A Bethléem, après avoir été reçu par Mahmoud Abbas, une voiture découverte le mènera sur la place de la Mangeoire pour la plus grande messe de son voyage.

Il priera à la Grotte de la Nativité, entre un sobre déjeuner avec des familles pauvres et une étape au camp de réfugiés palestiniens de Dheisheh, marques de son attention aux souffrances palestiniennes.

Dès le soir, à Jérusalem, il retrouvera les patriarches catholiques et orthodoxes à la basilique du Saint-Sépulcre, qui abrite selon la tradition le tombeau du Christ, pour une prière commune sans précédent dans ce lieu.

La dernière journée, sans bains de foule, sera la plus délicate. Il se rendra sur le mont du Temple, visitant le Dôme du Rocher et le Grand Conseil des musulmans.

Dans la foulée, il ira au Mur Occidental où il déposera comme ses deux prédécesseurs un message.

Au cimetière national du Mont Herzl (du nom du fondateur du sionisme Theodor Herzl) – une première inédite pour un pape –, il déposera une couronne de fleurs. Suivra un temps de recueillement au mémorial de Yad Vashem.

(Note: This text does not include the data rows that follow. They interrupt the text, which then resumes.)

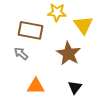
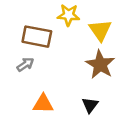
gray arrow: (21, 54) -> (25, 64), turned 104
brown star: (68, 54) -> (100, 64), moved

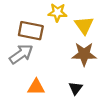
gray arrow: (25, 64) -> (21, 54), size x1.6
brown star: (100, 64) -> (84, 54), turned -30

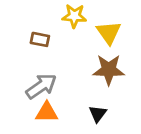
brown rectangle: (31, 31) -> (40, 39), size x0.6
gray arrow: (21, 54) -> (41, 86), moved

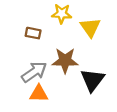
brown star: (109, 70) -> (65, 61), moved
black triangle: (98, 114) -> (93, 80), moved, size x1.6

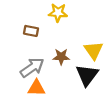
yellow triangle: (90, 27) -> (93, 50), moved
brown star: (65, 61) -> (61, 57), size x0.7

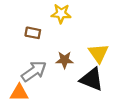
black triangle: (87, 75) -> (92, 79), turned -45
orange triangle: (36, 88) -> (19, 93), moved

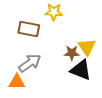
brown rectangle: (33, 33) -> (29, 29), size x1.5
brown star: (65, 60) -> (72, 53), moved

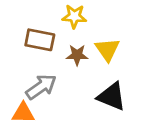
yellow triangle: (87, 47) -> (107, 49), moved
brown star: (72, 53) -> (77, 55), moved

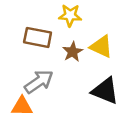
yellow triangle: (107, 49) -> (101, 47), turned -30
brown star: (77, 55) -> (73, 52), turned -30

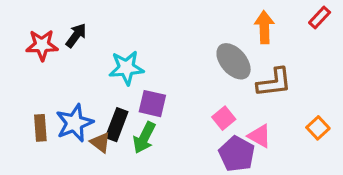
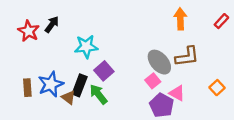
red rectangle: (320, 17) -> (221, 21), moved
red star: (42, 45) -> (29, 31), turned 30
gray ellipse: (234, 61) -> (159, 62), moved
purple square: (152, 104) -> (104, 71), turned 36
green arrow: (144, 138) -> (98, 94), turned 115

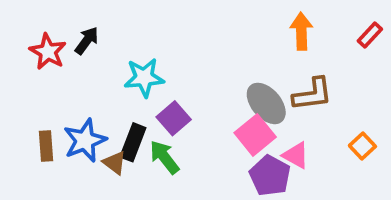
pink square: (153, 81) -> (255, 135), size x1.5

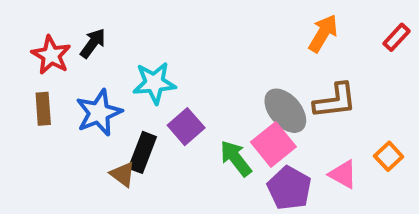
orange arrow: (301, 31) -> (323, 33), turned 33
blue star: (85, 140) -> (99, 113), moved
brown rectangle: (46, 146) -> (43, 109), moved
pink triangle: (296, 155) -> (343, 174), moved
green arrow: (164, 157) -> (236, 158), moved

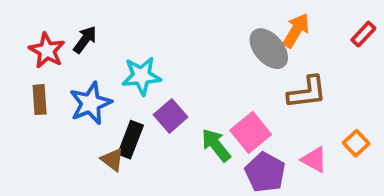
gray ellipse: (285, 111) -> (269, 49), moved

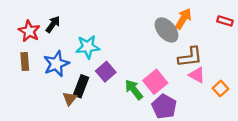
red rectangle: (363, 34) -> (225, 21), turned 64
brown triangle: (112, 160) -> (70, 99), turned 32
pink triangle: (314, 160) -> (197, 75), moved

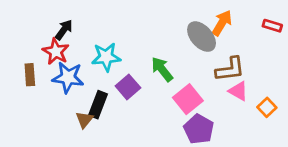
red star: (29, 31) -> (56, 52), moved
blue star: (56, 64) -> (68, 77), turned 30
green arrow: (134, 90) -> (162, 69), moved

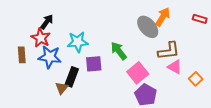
purple square: (128, 87) -> (94, 64), turned 36

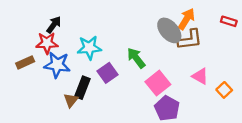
red star: (41, 38) -> (47, 43), turned -30
brown L-shape: (169, 51) -> (190, 40), moved
brown rectangle: (22, 55) -> (25, 62), turned 70
purple square: (94, 64) -> (108, 73), turned -30

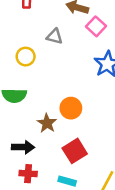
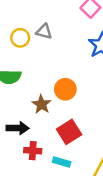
gray triangle: (55, 36) -> (44, 32), moved
red cross: (28, 174) -> (33, 151), moved

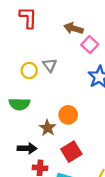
gray triangle: (44, 32) -> (50, 65), turned 40

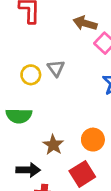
orange circle: (68, 115) -> (93, 140), moved

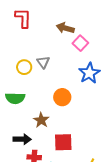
orange circle: (93, 140) -> (62, 97), moved
red square: (82, 174) -> (63, 142), turned 30

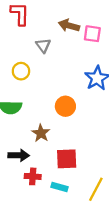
pink square: (80, 43) -> (92, 34), moved, turned -35
gray triangle: (43, 62) -> (43, 45), moved

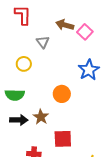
pink square: (92, 34) -> (85, 32), turned 35
black arrow: (19, 155) -> (19, 120), moved

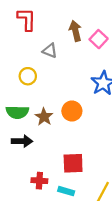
brown arrow: (65, 25) -> (75, 31), turned 60
gray triangle: (43, 42) -> (50, 51), turned -32
brown star: (41, 117) -> (44, 117), moved

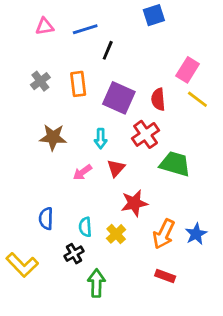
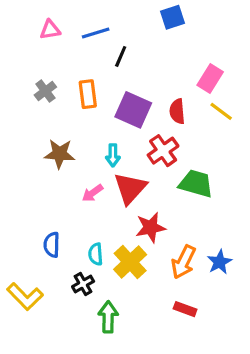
red triangle: (116, 168) -> (130, 188), size x1.6
yellow cross: (116, 234) -> (130, 262), size x1.5

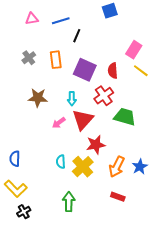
blue semicircle: (52, 245) -> (15, 159), moved
black cross: (83, 284) -> (24, 212), moved

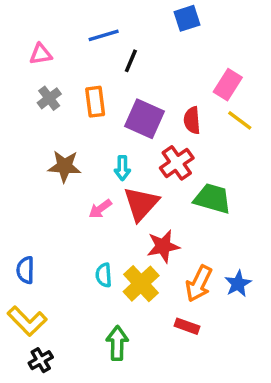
pink triangle: (32, 19) -> (41, 54), moved
red rectangle: (118, 197) -> (187, 326), moved

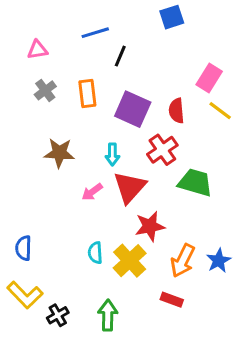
black cross: (41, 360) -> (58, 315), moved

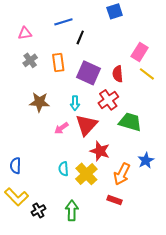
red star: (150, 226) -> (100, 151), turned 30
blue star: (219, 261) -> (146, 160), moved

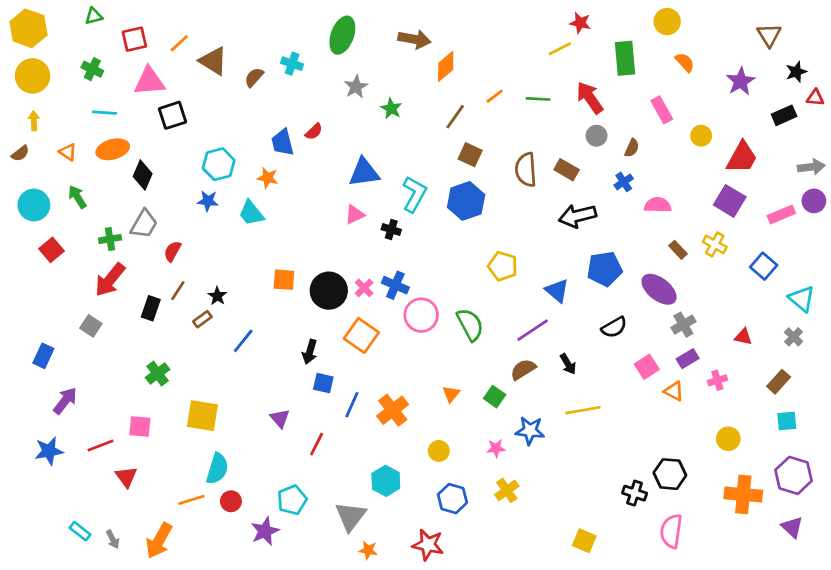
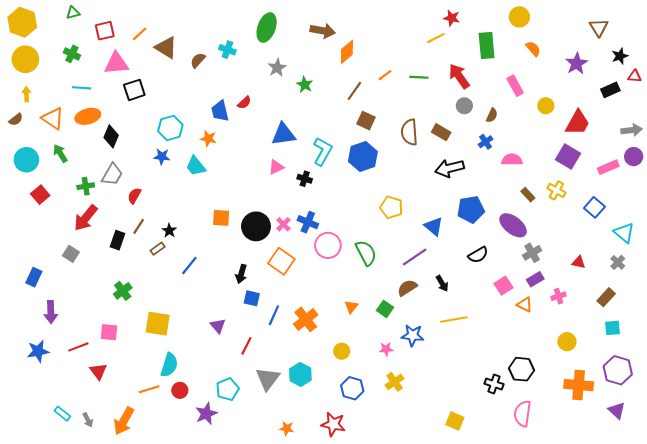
orange triangle: (68, 152) -> (53, 118), size x1.6
purple arrow: (65, 401) -> (51, 312), turned 140
gray triangle: (351, 516) -> (268, 379), moved

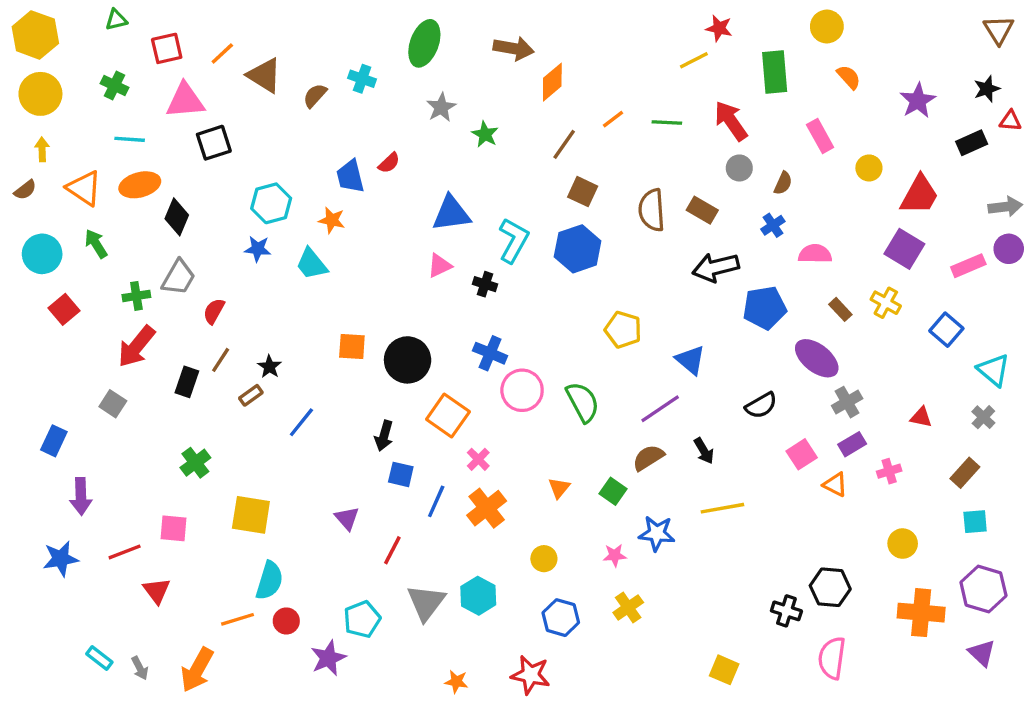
brown triangle: (599, 28) -> (999, 30), moved
blue pentagon: (471, 209) -> (765, 308), moved
pink cross: (283, 224) -> (478, 459), moved

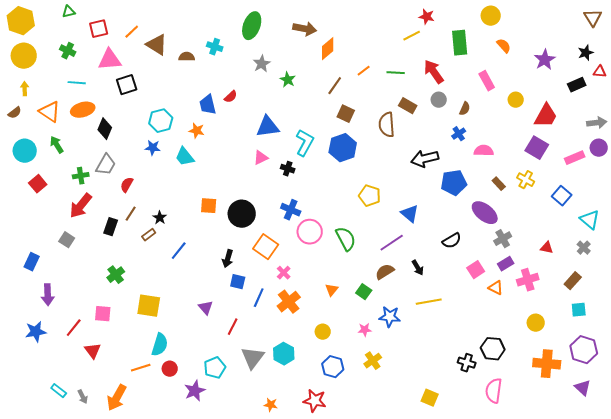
brown semicircle: (315, 96) -> (187, 57), turned 49
brown rectangle: (702, 210) -> (408, 106), moved
pink cross: (889, 471) -> (528, 280), size x1.5
red line: (125, 552) -> (74, 328), turned -30

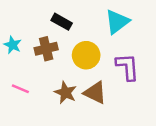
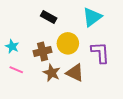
cyan star: (13, 45) -> (12, 46), moved
brown cross: (46, 49) -> (43, 51), moved

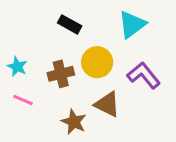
purple L-shape: (100, 52) -> (144, 75), turned -35
brown star: (52, 73) -> (74, 122), moved

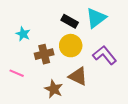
black rectangle: (70, 24) -> (70, 21), moved
cyan star: (17, 67) -> (23, 34), moved

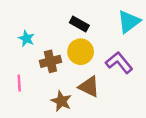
cyan triangle: (96, 18) -> (129, 22), moved
pink line: (17, 73) -> (19, 83), turned 64

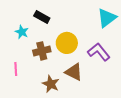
black rectangle: (79, 24) -> (42, 17), moved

Il est prévu que Stephen Harper accompagne Benjamin Netanyahu à Yad Vashem. (Crédit : David Shankbone)

Il est prévu que Stephen Harper accompagne Benjamin Netanyahu à Yad Vashem. (Crédit : David Shankbone)

Le pape aura de brèves entrevues avec le président Shimon Peres et le Premier ministre Benjamin Netanyahu, au moment où les laborieuses négociations entre le Saint-Siège et Israël pour parvenir à un accord sur le régime fiscal et immobilier des biens des congrégations catholiques semblent avoir avancé.

Une messe au Cénacle, lieu du dernier repas du Christ, conclura le voyage, sur un site qui abrite aussi la Tombe du Roi David. Étape sensible qui risque de susciter la colère de jeunes juifs religieux nationalistes qui ont perpétré récemment des actes de vandalisme anti-chrétiens.

Autre difficulté : la présence annoncée à Jérusalem du patriarche maronite libanais Bechara Raï –qui ne fera pas partie de la délégation papale– a suscité le mécontentement du mouvement chiite Hezbollah. Israël est encore officiellement en guerre avec le Liban depuis 1948.

Tout comme l’été dernier à Rio, le pape n’aura pas de papa-mobile blindée. Il évitera aussi les cérémonies protocolaires. « Partout, a confié Mgr Gollnisch, il a voulu des repas sobres, demandé à être reçu dans la pauvreté, à n’être pas servi à table, et à éviter toutes les mondanités ».